17 On 18 August 2016, Mr Young filed a notice of intention to appeal to the Court of Appeal from Harrison J's order.
18 On 24 August 2016, a registrar allocated the bankruptcy proceedings to a judge for hearing. The register ordered that the parties could not rely on any further evidence without leave of the Court. The registrar, no doubt, did so conscious that the only evidence that had been filed, pursuant to the orders of 27 April 2016, was an affidavit of the solicitor for Mr and Mrs Cooke on 29 June 2016, a week later than the time limited by the registrar's order of 27 April 2016 and that they had also filed their submissions on 18 August 2016. Mr Young had filed nothing until he filed a lengthy affidavit sworn on 19 August 2016, together with detailed submissions.

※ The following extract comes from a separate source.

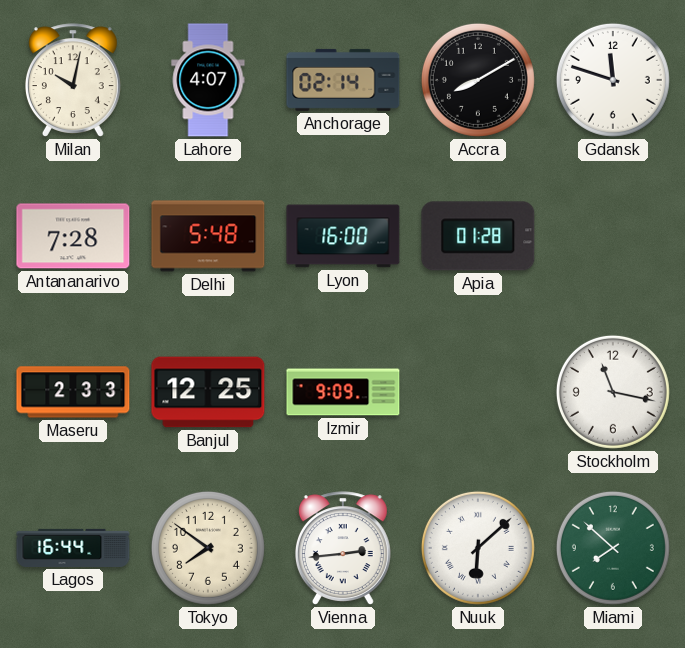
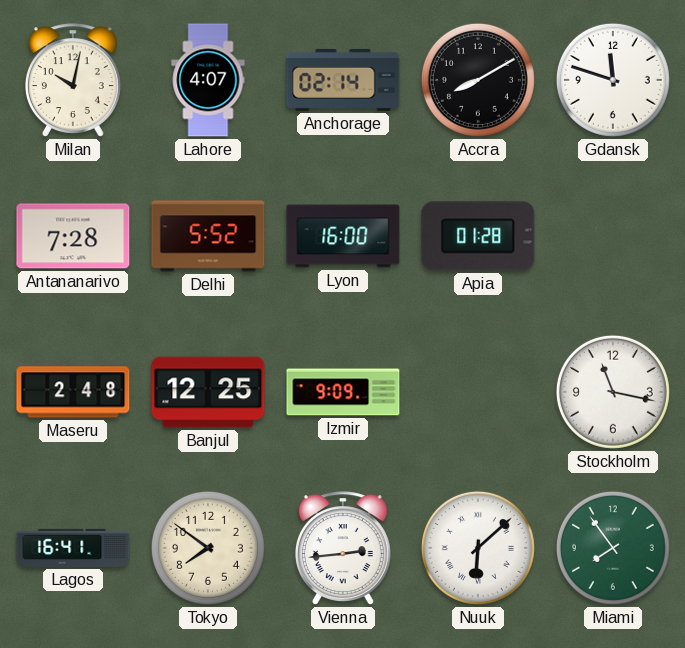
Delhi: 5:48 -> 5:52
Maseru: 2:33 -> 2:48
Lagos: 16:44 -> 16:41
Miami: 7:52 -> 7:54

19 The last part of the forensic saga that I have recited, apart from the hearing today, was a summons that Mr Young filed in the Supreme Court on 8 September 2016, in which he sought orders that, in effect, would confirm, that the order made by Bradd LCM on 2 May 2016, that there be no order as to costs, included, in some way, the Local Court's order of 8 July 2015 giving effect to the cost certificate of the assessment of Mr and Mrs Cooke's costs in the Court of Appeal. That summons is returnable before the Supreme Court on 19 September 2016.